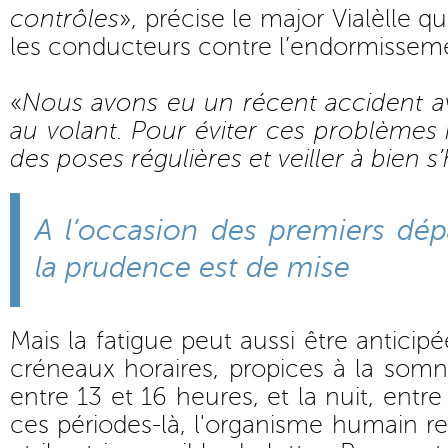
contrôles
», précise le major Vialèlle q
les conducteurs contre l’endormisseme
«
Nous avons eu un récent accident 
au volant. Pour éviter ces problèmes i
des poses régulières et veiller à bien s
A l’occasion des premiers dép
la prudence est de mise
Mais la fatigue peut aussi être anticipé
créneaux horaires, propices à la somno
entre 13 et 16 heures, et la nuit, entr
ces périodes-là, l'organisme humain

▶ TASK
Word for word, give again the lines from the first entry to the line with "la prudence est de mise", inclusive. Exclude the pictures.

▶ SOLVED PROBLEM
contrôles
», précise le major Vialèlle q
les conducteurs contre l’endormisseme
«
Nous avons eu un récent accident 
au volant. Pour éviter ces problèmes i
des poses régulières et veiller à bien s
A l’occasion des premiers dép
la prudence est de mise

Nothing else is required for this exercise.